● AIM OF THE TASK: Return all lines in the material below that contain "Найти".

********************

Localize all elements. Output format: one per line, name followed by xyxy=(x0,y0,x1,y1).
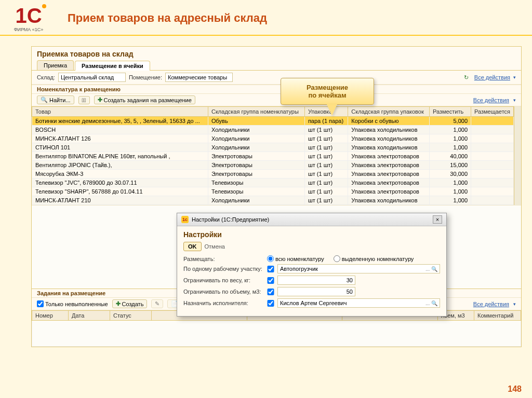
create-tasks-button[interactable]: ✚Создать задания на размещение xyxy=(94,95,195,104)
callout-line1: Размещение xyxy=(285,84,369,91)
col-item[interactable]: Товар xyxy=(32,107,208,117)
find-button[interactable]: 🔍Найти... xyxy=(37,95,74,104)
logo-text: 1С xyxy=(15,5,42,26)
volume-field[interactable]: 50 xyxy=(277,287,355,296)
filter-bar: Склад: Центральный склад Помещение: Комм… xyxy=(32,71,521,85)
table-row[interactable]: МИНСК-АТЛАНТ 210Холодильникишт (1 шт)Упа… xyxy=(32,196,514,205)
settings-dialog: 1c Настройки (1С:Предприятие) × Настройк… xyxy=(177,213,447,317)
table-row[interactable]: BOSCHХолодильникишт (1 шт)Упаковка холод… xyxy=(32,126,514,134)
col-packgroup[interactable]: Складская группа упаковок xyxy=(348,107,430,117)
place-label: Размещать: xyxy=(183,256,264,262)
tabs: Приемка Размещение в ячейки xyxy=(32,60,521,71)
col-group[interactable]: Складская группа номенклатуры xyxy=(208,107,304,117)
workstation-field[interactable]: Автопогрузчик... 🔍 xyxy=(277,264,440,273)
weight-label: Ограничивать по весу, кг: xyxy=(183,277,264,283)
nomenclature-table: Товар Складская группа номенклатуры Упак… xyxy=(32,106,514,205)
page-number: 148 xyxy=(508,385,522,394)
logo-1c: 1С ФИРМА «1С» xyxy=(5,5,52,32)
refresh-icon[interactable]: ↻ xyxy=(463,74,470,81)
volume-checkbox[interactable] xyxy=(267,289,274,295)
only-unfinished-checkbox[interactable]: Только невыполненные xyxy=(37,300,108,307)
weight-field[interactable]: 30 xyxy=(277,276,355,285)
radio-selected-nomenclature[interactable]: выделенную номенклатуру xyxy=(334,255,414,262)
picker-icon[interactable]: ... 🔍 xyxy=(425,300,437,306)
weight-checkbox[interactable] xyxy=(267,277,274,284)
workstation-checkbox[interactable] xyxy=(267,266,274,272)
ok-button[interactable]: OK xyxy=(183,242,202,251)
table-row[interactable]: СТИНОЛ 101Холодильникишт (1 шт)Упаковка … xyxy=(32,143,514,152)
table-row[interactable]: Телевизор "JVC", 6789000 до 30.07.11Теле… xyxy=(32,179,514,187)
logo-subtitle: ФИРМА «1С» xyxy=(14,27,44,32)
table-row[interactable]: Мясорубка ЭКМ-3Электротоварышт (1 шт)Упа… xyxy=(32,170,514,179)
window-title: Приемка товаров на склад xyxy=(32,47,521,60)
tab-placement[interactable]: Размещение в ячейки xyxy=(75,61,150,71)
table-row[interactable]: Вентилятор JIPONIC (Тайв.),Электротовары… xyxy=(32,161,514,170)
tab-receiving[interactable]: Приемка xyxy=(37,60,74,70)
executor-field[interactable]: Кислов Артем Сергеевич... 🔍 xyxy=(277,298,440,308)
clear-filter-button[interactable]: 🔍⃠ xyxy=(78,96,90,104)
col-placing[interactable]: Размещается xyxy=(471,107,514,117)
all-actions-link[interactable]: Все действия xyxy=(474,74,510,80)
cancel-button[interactable]: Отмена xyxy=(205,243,225,250)
plus-icon: ✚ xyxy=(98,97,102,103)
executor-checkbox[interactable] xyxy=(267,300,274,307)
col-number[interactable]: Номер xyxy=(32,311,69,321)
page-title: Прием товаров на адресный склад xyxy=(68,11,267,25)
dialog-title: Настройки (1С:Предприятие) xyxy=(192,216,269,223)
warehouse-field[interactable]: Центральный склад xyxy=(58,73,126,82)
warehouse-label: Склад: xyxy=(37,74,55,80)
edit-button[interactable]: ✎ xyxy=(151,299,163,308)
plus-icon: ✚ xyxy=(116,300,121,307)
callout-line2: по ячейкам xyxy=(285,91,369,99)
all-actions-link-2[interactable]: Все действия xyxy=(473,97,509,103)
table-row[interactable]: МИНСК-АТЛАНТ 126Холодильникишт (1 шт)Упа… xyxy=(32,134,514,143)
volume-label: Ограничивать по объему, м3: xyxy=(183,289,264,295)
table-row[interactable]: Телевизор "SHARP", 567888 до 01.04.11Тел… xyxy=(32,187,514,196)
picker-icon[interactable]: ... 🔍 xyxy=(425,266,437,272)
executor-label: Назначить исполнителя: xyxy=(183,300,264,306)
table-row[interactable]: Вентилятор BINATONE ALPINE 160вт, наполь… xyxy=(32,152,514,161)
workstation-label: По одному рабочему участку: xyxy=(183,266,264,272)
table-row[interactable]: Ботинки женские демисезонные, 35, 5, , З… xyxy=(32,117,514,126)
dialog-heading: Настройки xyxy=(183,230,440,239)
create-button[interactable]: ✚Создать xyxy=(112,299,148,308)
col-place[interactable]: Разместить xyxy=(430,107,471,117)
dialog-titlebar[interactable]: 1c Настройки (1С:Предприятие) × xyxy=(177,213,446,226)
radio-all-nomenclature[interactable]: всю номенклатуру xyxy=(267,255,324,262)
page-header: 1С ФИРМА «1С» Прием товаров на адресный … xyxy=(0,0,532,36)
col-comment[interactable]: Комментарий xyxy=(474,311,521,321)
search-icon: 🔍 xyxy=(41,97,48,103)
nomenclature-toolbar: 🔍Найти... 🔍⃠ ✚Создать задания на размеще… xyxy=(32,94,521,106)
close-icon[interactable]: × xyxy=(433,215,442,224)
scrollbar[interactable] xyxy=(514,106,521,205)
col-status[interactable]: Статус xyxy=(110,311,152,321)
room-field[interactable]: Коммерческие товары xyxy=(165,73,233,82)
app-icon: 1c xyxy=(181,216,189,223)
room-label: Помещение: xyxy=(129,74,162,80)
section-nomenclature-title: Номенклатура к размещению xyxy=(32,85,521,94)
all-actions-link-3[interactable]: Все действия xyxy=(473,301,509,307)
callout-tooltip: Размещение по ячейкам xyxy=(281,78,374,105)
col-date[interactable]: Дата xyxy=(69,311,110,321)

********************

● COMPLETED TASK:
find-button[interactable]: 🔍Найти... xyxy=(37,95,74,104)
nomenclature-toolbar: 🔍Найти... 🔍⃠ ✚Создать задания на размеще… xyxy=(32,94,521,106)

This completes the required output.